Das Urteil des Bundesverfassungsgerichts zu den Anleihekäufen bewegt weiterhin die Gemüter. Auf längere Sicht wird es die Arbeit der Europäischen Zentralbank beeinflussen.

Gerald Braunberger | Frankfurter Allgemeine Zeitung

Europäische Zentralbank in Frankfurt: Auf längere Sicht wird es hier schwerer fallen, Anleihekaufprogramme mit der Großzügigkeit der vergangenen Jahren zu betreiben. Bild: dpa

Das Urteil des Bundesverfassungsgerichts zum Anleihekaufprogramm der Europäischen Zentralbank (EZB) aus dem Jahre 2015 schlägt immer noch hohe Wellen. Im Zentrum der auch in Deutschland sehr lebhaften Debatte steht das Verhältnis zwischen dem Europäischen Gerichtshof und dem Bundesverfassungsgericht, also letztlich die Frage nach der Gerichtshoheit in einem Staatenbund. Für die Praxis der Geldpolitik mindestens ebenso wichtig ist die Frage: Was bedeutet dieses Urteil für die künftige Geldpolitik in der Eurozone? Die Antwort könnte lauten: Auf kurze Sicht dürfte das Urteil die Geldpolitik der EZB in der Pandemie kaum beeinflussen.

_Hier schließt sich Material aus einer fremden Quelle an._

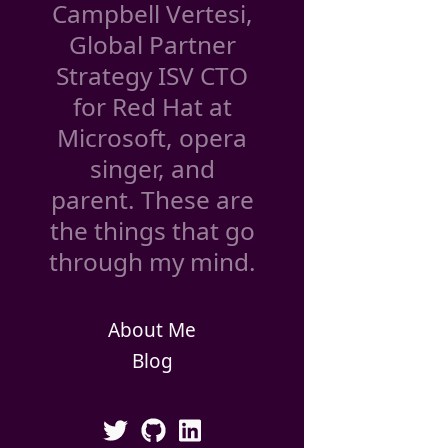
Campbell Vertesi,
Global Partner
Strategy ISV CTO
for Red Hat at
Microsoft, opera
singer, and
parent. These are
the things that go
through my mind.
About Me
Blog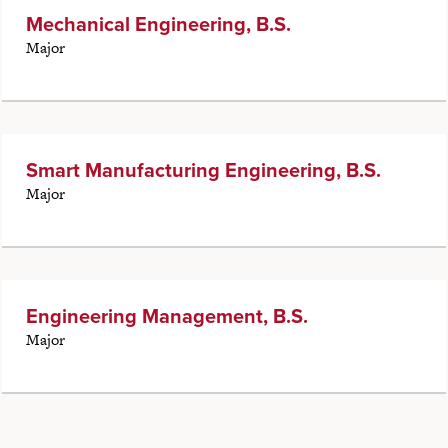
Mechanical Engineering, B.S.
Major
Smart Manufacturing Engineering, B.S.
Major
Engineering Management, B.S.
Major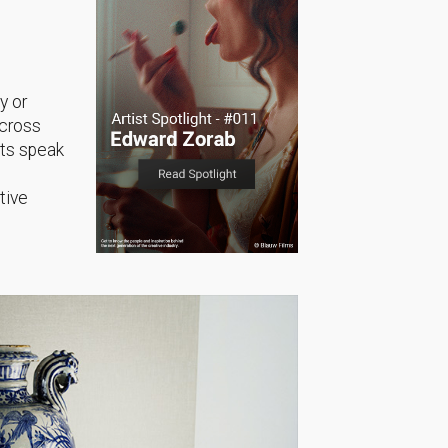
y or
across
sts speak
tive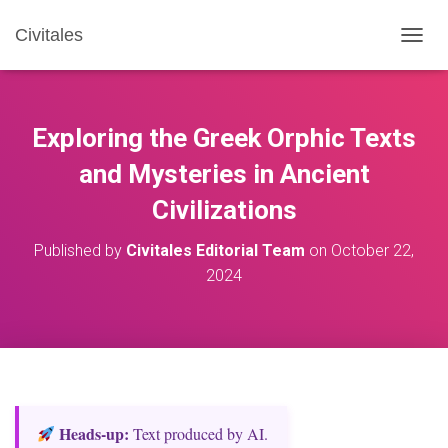
Civitales
T
O
G
G
L
Exploring the Greek Orphic Texts
E
N
and Mysteries in Ancient
A
Civilizations
V
I
G
Published by
Civitales Editorial Team
on
October 22,
A
2024
T
I
O
N
Heads‑up:
Text produced by AI.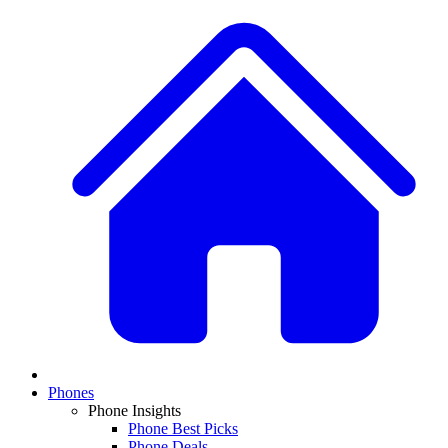
Phones
Phone Insights
Phone Best Picks
Phone Deals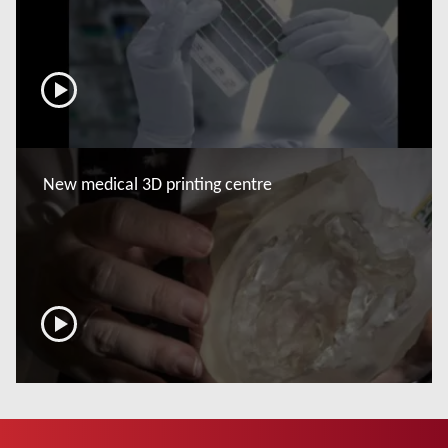
now
New medical 3D printing centre
now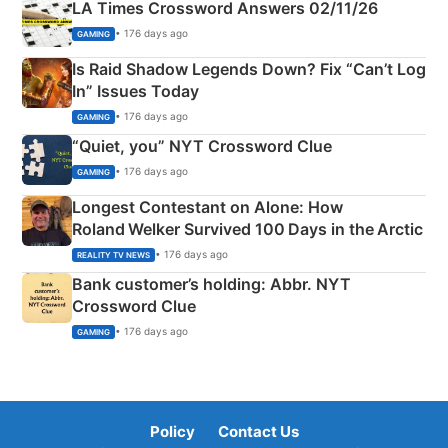
LA Times Crossword Answers 02/11/26
• 176 days ago
GAMING
Is Raid Shadow Legends Down? Fix “Can’t Log
In” Issues Today
• 176 days ago
GAMING
“Quiet, you” NYT Crossword Clue
• 176 days ago
GAMING
Longest Contestant on Alone: How
Roland Welker Survived 100 Days in the Arctic
• 176 days ago
REALITY TV NEWS
Bank customer’s holding: Abbr. NYT
Crossword Clue
• 176 days ago
GAMING
Policy
Contact Us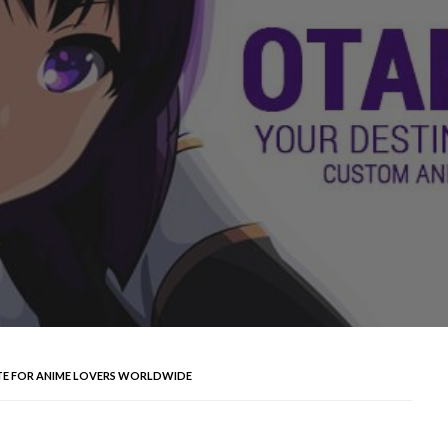
TE FOR ANIME LOVERS WORLDWIDE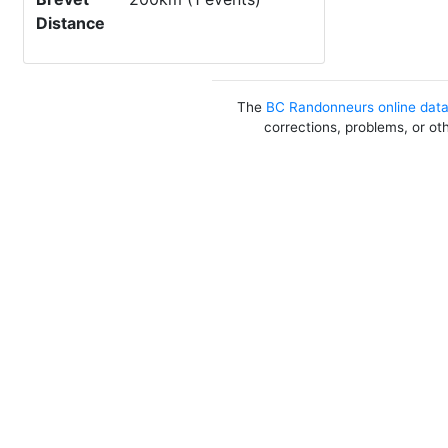
Distance
The
BC Randonneurs online dat
corrections, problems, or ot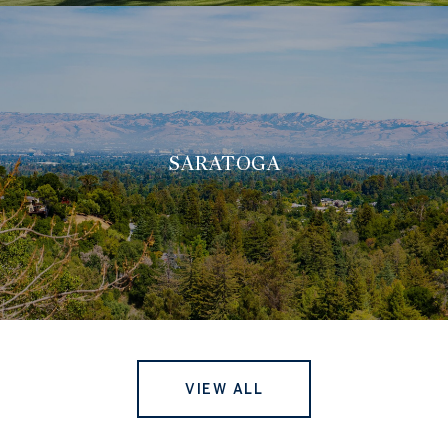
SARATOGA
VIEW ALL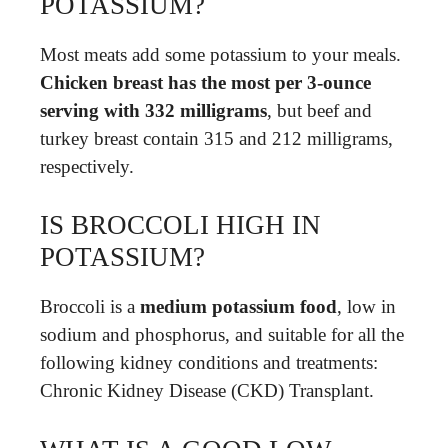
POTASSIUM?
Most meats add some potassium to your meals.
Chicken breast has the most per 3-ounce
serving with 332 milligrams
, but beef and
turkey breast contain 315 and 212 milligrams,
respectively.
IS BROCCOLI HIGH IN
POTASSIUM?
Broccoli is a
medium potassium food
, low in
sodium and phosphorus, and suitable for all the
following kidney conditions and treatments:
Chronic Kidney Disease (CKD) Transplant.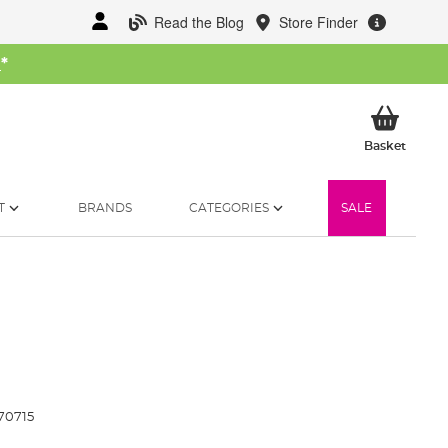
Read the Blog
Store Finder
W
*
My Ba
Basket
T
BRANDS
CATEGORIES
SALE
70715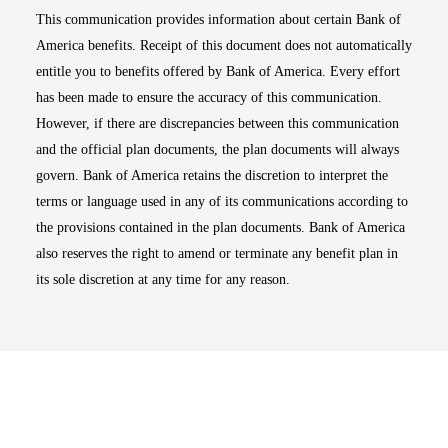
This communication provides information about certain Bank of
America benefits. Receipt of this document does not automatically
entitle you to benefits offered by Bank of America. Every effort
has been made to ensure the accuracy of this communication.
However, if there are discrepancies between this communication
and the official plan documents, the plan documents will always
govern. Bank of America retains the discretion to interpret the
terms or language used in any of its communications according to
the provisions contained in the plan documents. Bank of America
also reserves the right to amend or terminate any benefit plan in
its sole discretion at any time for any reason.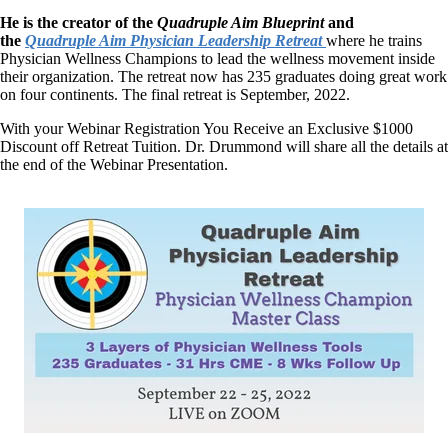
He is the creator of the
Quadruple Aim Blueprint
and
the
Quadruple Aim Physician Leadership Retreat
where he trains
Physician Wellness Champions to lead the wellness movement inside
their organization. The retreat now has 235 graduates doing great work
on four continents. The final retreat is September, 2022.
With your Webinar Registration You Receive an Exclusive $1000
Discount off Retreat Tuition. Dr. Drummond will share all the details at
the end of the Webinar Presentation.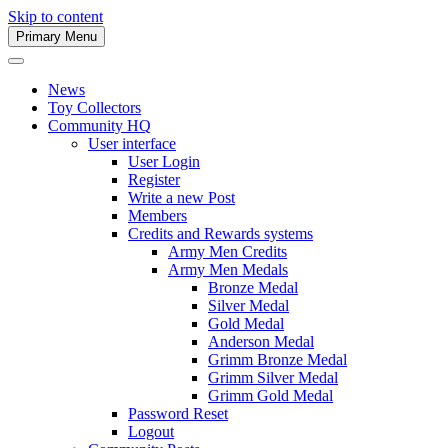
Skip to content
Primary Menu
Army Men Website
News
Toy Collectors
Community HQ
User interface
User Login
Register
Write a new Post
Members
Credits and Rewards systems
Army Men Credits
Army Men Medals
Bronze Medal
Silver Medal
Gold Medal
Anderson Medal
Grimm Bronze Medal
Grimm Silver Medal
Grimm Gold Medal
Password Reset
Logout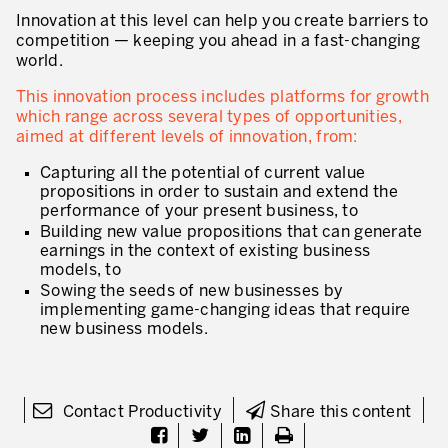
Our Experience in Service Industries
Innovation at this level can help you create barriers to
competition — keeping you ahead in a fast-changing
Customer Service Excellence
world.
Process Improvement
This innovation process includes platforms for growth
which range across several types of opportunities,
Value Stream Management
aimed at different levels of innovation, from:
New Product Development
Capturing all the potential of current value
propositions in order to sustain and extend the
performance of your present business, to
Visual Management
Building new value propositions that can generate
Lean Methodologies for Services
earnings in the context of existing business
models, to
The 5s’s and the Visual Office
Sowing the seeds of new businesses by
implementing game-changing ideas that require
The Performance Indicators
new business models.
The Voice of the Customer
Lean Service in all Business Sectors
Contact Productivity
Share this content
Lean in Research and Development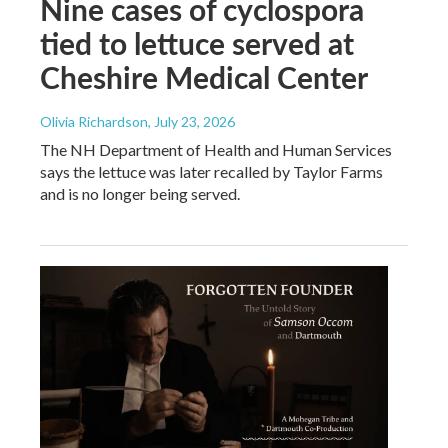
Nine cases of cyclospora
tied to lettuce served at
Cheshire Medical Center
Olivia Richardson
, July 23, 2026
The NH Department of Health and Human Services
says the lettuce was later recalled by Taylor Farms
and is no longer being served.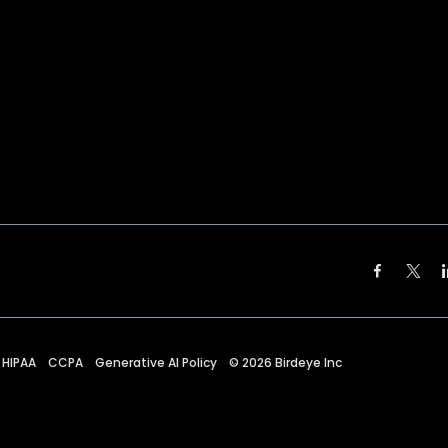
HIPAA
CCPA
Generative AI Policy
©
2026
Birdeye Inc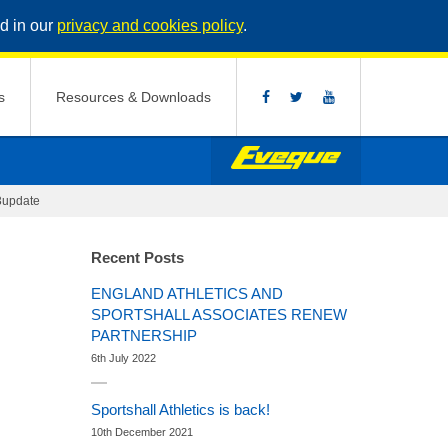
d in our
privacy and cookies policy
.
s
Resources & Downloads
update
Recent Posts
ENGLAND ATHLETICS AND
SPORTSHALL ASSOCIATES RENEW
PARTNERSHIP
6th July 2022
Sportshall Athletics is back!
10th December 2021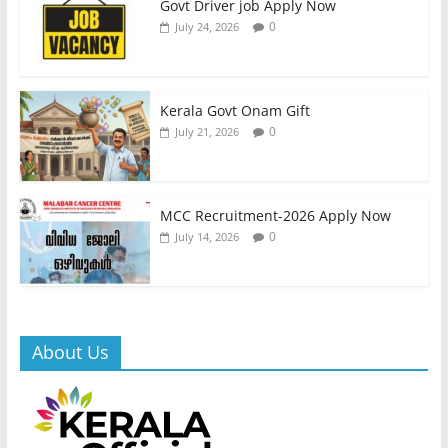
Govt Driver job Apply Now
0
July 24, 2026
Kerala Govt Onam Gift
0
July 21, 2026
MCC Recruitment-2026 Apply Now
0
July 14, 2026
About Us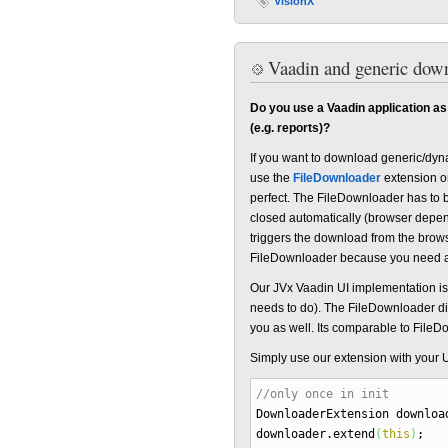
VisionX
Vaadin and generic down
Do you use a Vaadin application as
(e.g. reports)?
If you want to download generic/dyna
use the
FileDownloader
extension o
perfect. The FileDownloader has to 
closed automatically (browser depen
triggers the download from the browse
FileDownloader because you need a 
Our JVx Vaadin UI implementation is
needs to do). The FileDownloader did
you as well. Its comparable to FileDo
Simply use our extension with your U
//only once in init
DownloaderExtension downlo
downloader.
extend
(
this
)
;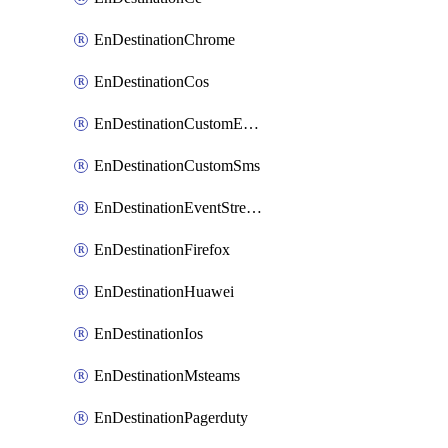
EnDestinationChrome
EnDestinationCos
EnDestinationCustomEmail
EnDestinationCustomSms
EnDestinationEventStreams
EnDestinationFirefox
EnDestinationHuawei
EnDestinationIos
EnDestinationMsteams
EnDestinationPagerduty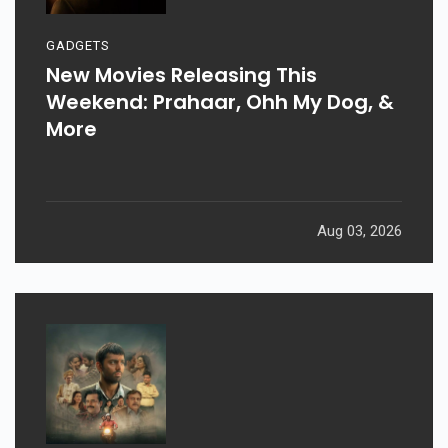
GADGETS
New Movies Releasing This
Weekend: Prahaar, Ohh My Dog, &
More
Aug 03, 2026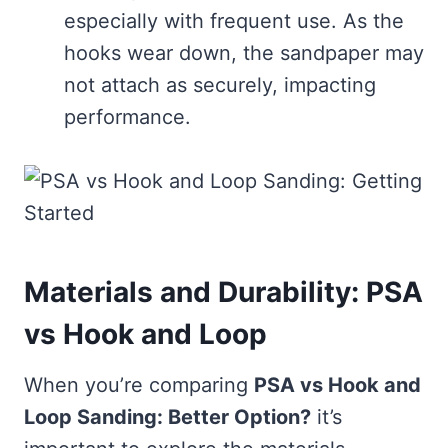
especially with frequent use. As the
hooks wear down, the sandpaper may
not attach as securely, impacting
performance.
Materials and Durability: PSA
vs Hook and Loop
When you’re comparing
PSA vs Hook and
Loop Sanding: Better Option?
it’s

Aber auf längere Sicht könnte das Karlsruher Urteil dazu beitragen, die vor allem aus deutscher Sicht in den vergangenen Jahren zunehmend entgrenzt wirkende Geldpolitik der EZB ein Stück weit einzuhegen. Das beginnt sich auch an den Finanzmärkten herumzusprechen. Mit seiner Entscheidung beschränke das Gericht die Unabhängigkeit der Geldpolitik, heißt es in einer Studie der Ratingagentur Standard&Poor’s.